# Little Johnny PG-13



## blackhawk19 (Oct 15, 2007)

Little Johnny was in his 4th grade class when the teacher asked the children what their fathers did for a living. All the typical answers came up.

Fireman, Truck Driver, Salesman, etc. Johnny was being   uncharacteristically quiet and so the teacher asked him about his father.

"My father's an exotic dancer in a gay bar and takes off all his clothes in front of other men. Sometimes, if the coffer is really good, he'll go out to the alley with some guy for money." The teacher, obviously shaken by his statement immediately changed the subject and hurriedly set the other
children to work on a coloring project. She then took Little Johnny aside and asked him, "Is that really true about your father?" 

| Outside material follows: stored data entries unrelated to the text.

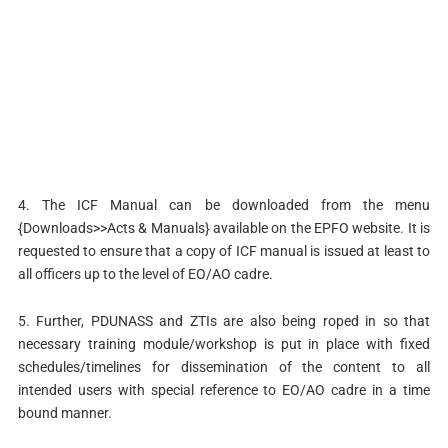
4. The ICF Manual can be downloaded from the menu
{Downloads>>Acts & Manuals} available on the EPFO website. It is
requested to ensure that a copy of ICF manual is issued at least to
all officers up to the level of EO/AO cadre.
5. Further, PDUNASS and ZTIs are also being roped in so that
necessary training module/workshop is put in place with fixed
schedules/timelines for dissemination of the content to all
intended users with special reference to EO/AO cadre in a time
bound manner.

  "No," said Johnny, "He's the defensive coordinator at the University of Alabama. I was just too embarrassed to tell anyone that."


----------



## monstah (Oct 15, 2007)

LOL, good one! I'm going to change it for my own purposes this week and replace "He's the defensive coordinator at the University of Alabama" with "He's the head coach for the Dallas Cowboys"


----------



## roger (Oct 15, 2007)

Monstah,

Just because New England beat Dallas yesterday, that's no call to get ugly


----------



## blackhawk19 (Oct 15, 2007)

Ya'll can put in what ever name suits your purpose. Michigan comes to mind


----------